Developmental toxicology is the study of undesirable effects on the development of the organism, which may result from exposure before conception, from the period of prenatal development, or postnatally during the time of sexual maturation. The principal manifestations of developmental toxicity include: embryolethality, malformations, growth retardation, and functional impairment. In 2001, the European Commission published the future chemicals policy entitled "White Paper: Strategy for a Future Chemicals Policy". The new regulation requires a toxicological evaluation with strong emphasis on reproductive toxicity, by using in vitro methods, especially for those chemicals marketed at more than 1 ton per year. For this reason, the establishment of in vitro models capable of detecting major undesirable manifestations in the fetus, are urgently required. The aim of the present review is to explore the capacity of existing in vitro systems, based on embryonic stem (ES) cells, to identify embryotoxicity with a focus on specific effects such as teratogenicity and growth retardation. In addition, we discuss the possibility to adapt the mouse ES cells based tests to human ES cells, avoiding inter-species variations in developmental toxicity studies and address related ethical issues. Considering the different manifestations of developmental toxicity, only a battery of in vitro tests will provide the necessary information for regulatory developmental toxicity assessment.

Detection of tissue-specific effects by methotrexate on differentiating mouse embryonic stem cells.

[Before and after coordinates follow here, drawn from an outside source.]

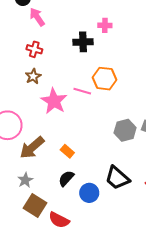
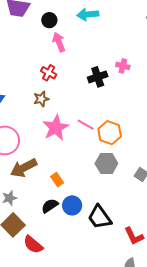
black cross: (83, 42) -> (98, 77), turned -30
orange hexagon: (105, 79) -> (110, 133), moved
gray hexagon: (125, 130) -> (106, 164), moved
blue circle: (89, 193) -> (72, 205), moved

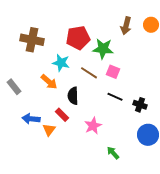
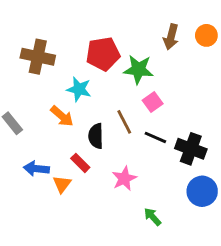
pink square: (113, 72) -> (153, 102), turned 32
brown line: (89, 73) -> (124, 122), moved, turned 30
black cross: (140, 105) -> (191, 149), size x1.5

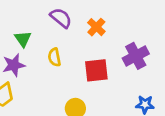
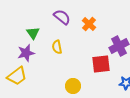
red square: (96, 70) -> (101, 64), moved

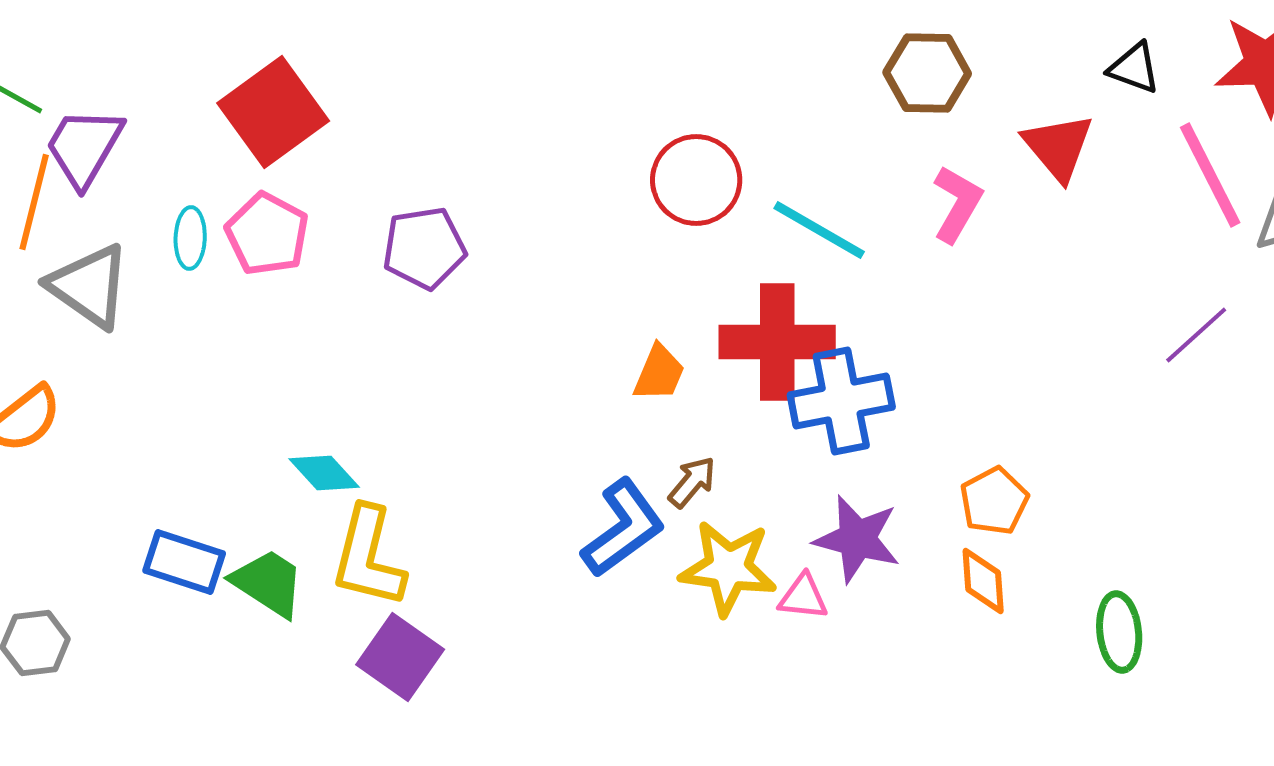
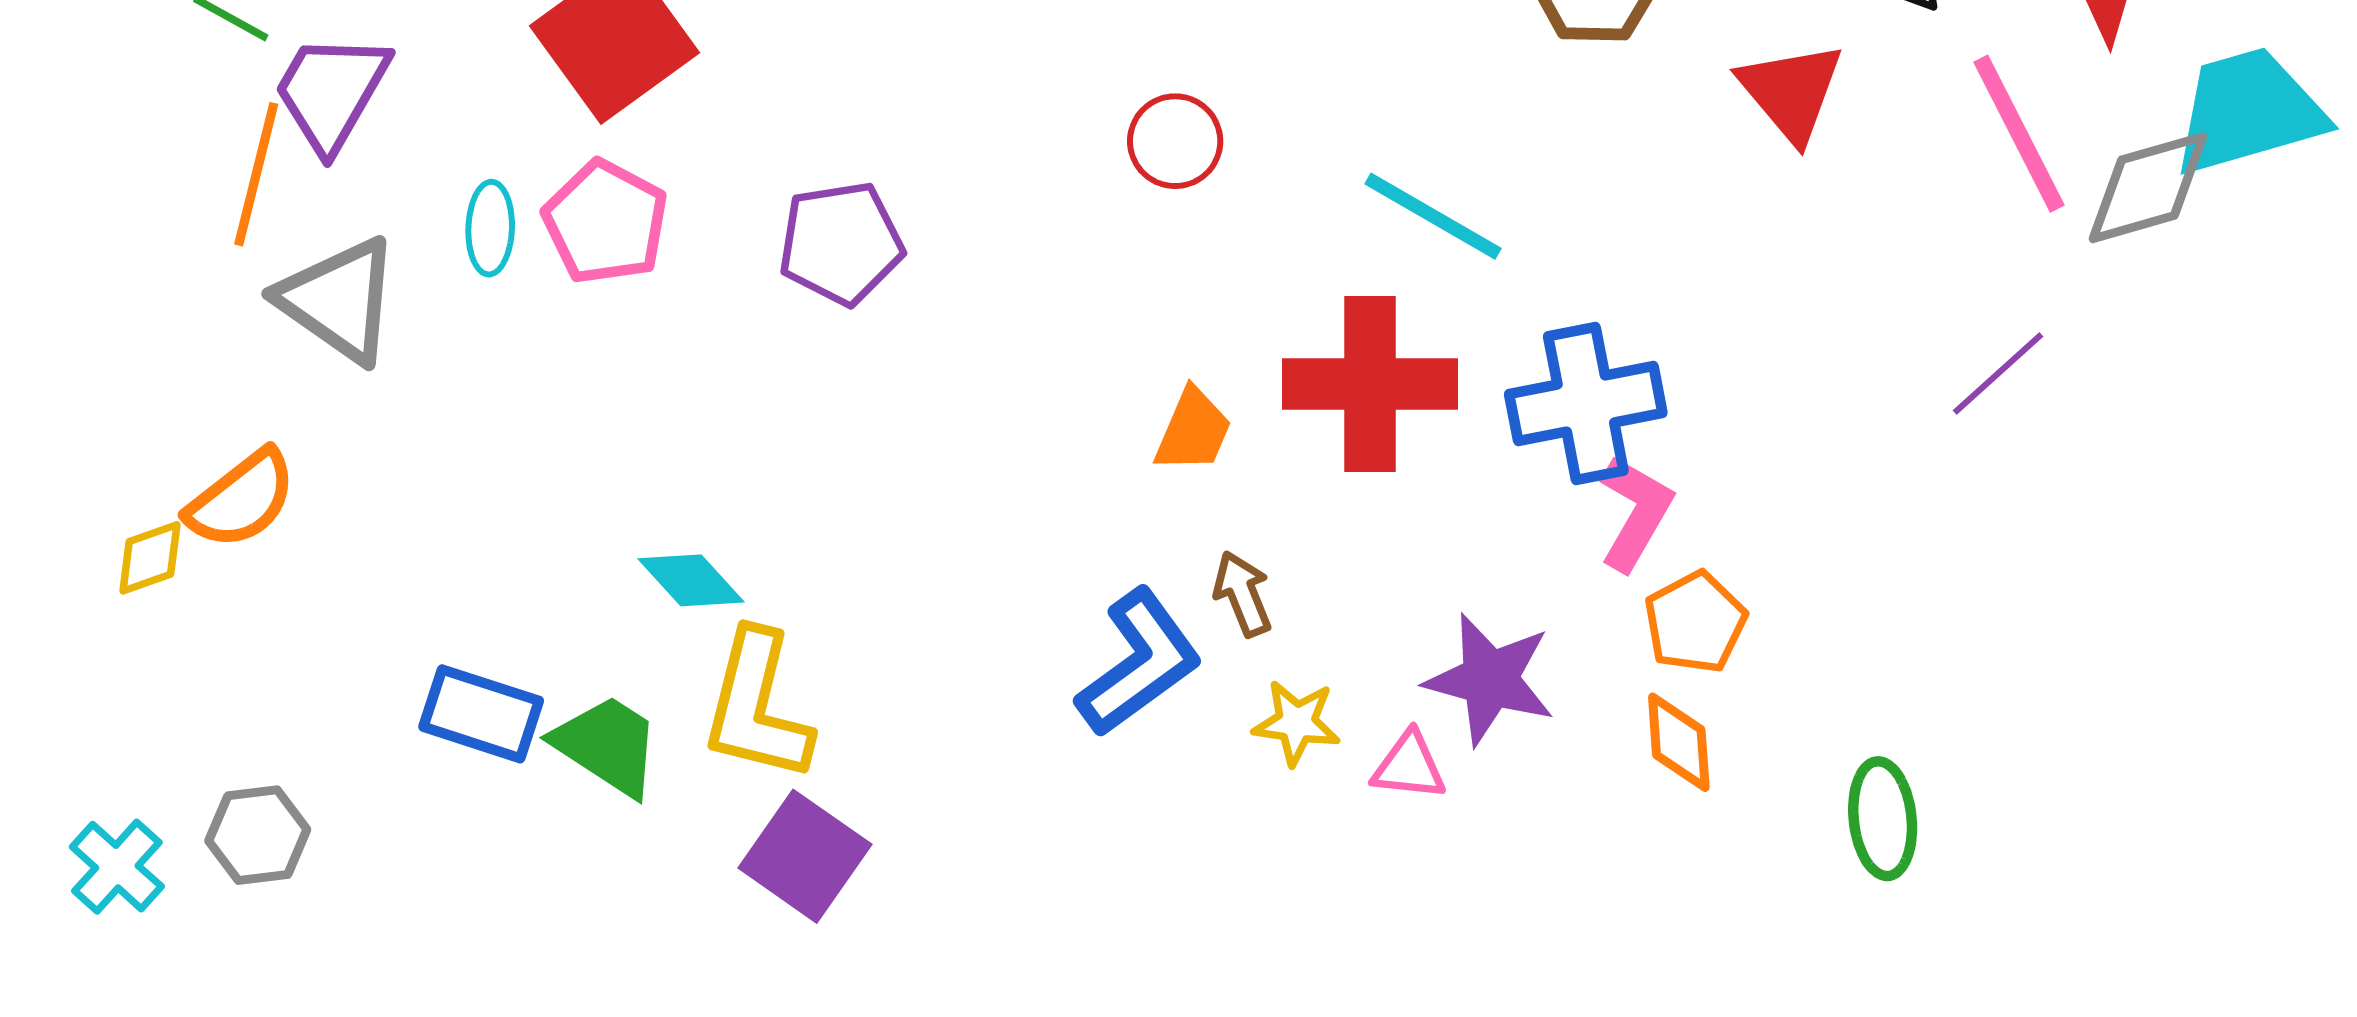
red circle: (696, 180) -> (1175, 141), moved, size x0.7
pink L-shape: (957, 204) -> (1635, 513), moved
blue cross: (841, 401) -> (1586, 403), moved
brown arrow: (692, 482) -> (1243, 594), turned -62
yellow star: (728, 568) -> (1297, 723), size x0.6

BACKGROUND: Pluripotent embryonic stem (ES) cells offer a unique possibility to monitor the differentiation of several cell types in vitro. This study attempts to identify marker genes during in vitro cell differentiation of murine ES cells and allow a prediction of chemical effects on cell differentiation of specific target tissues. The study focused on the expression pattern of key genes involved in cardiomyocyte and osteoblast differentiation: Oct-4, Brachyury, Nkx2.5, alpha myosin heavy chain, Cbfa1, and Osteocalcin. METHODS: Methotrexate was selected due to its well-characterized teratogenic effects. Several in vivo studies have demonstrated the specific interactions of methotrexate with bone formation whereas the cardiovascular system is not specifically affected after exposure to low concentration. The capability of murine ES cells to differentiate in vitro into cardiomyocytes as well as into osteoblasts have been used to demonstrate the target cell specificity in vitro, at non-cytotoxic concentration. RESULTS: Exposure of differentiating ES cells did not result in any gene profile modification of the selected cardiomyocyte specific genes, whereas the expression of osteoblast specific key genes, Cbfa1 and Osteocalcin, decreased. At the latter stages of skeletal differentiation we observed a 30% decrease in gene expression for Cbfa1 and a 60% decrease for Osteocalcin, with reference to the control. Early marker genes for undifferentiated cells and mesodermal cells were not modified after methotrexate treatment. CONCLUSIONS: These results show the possibility to integrate specific in vitro tests for teratogenicity in a test strategy for developmental toxicity.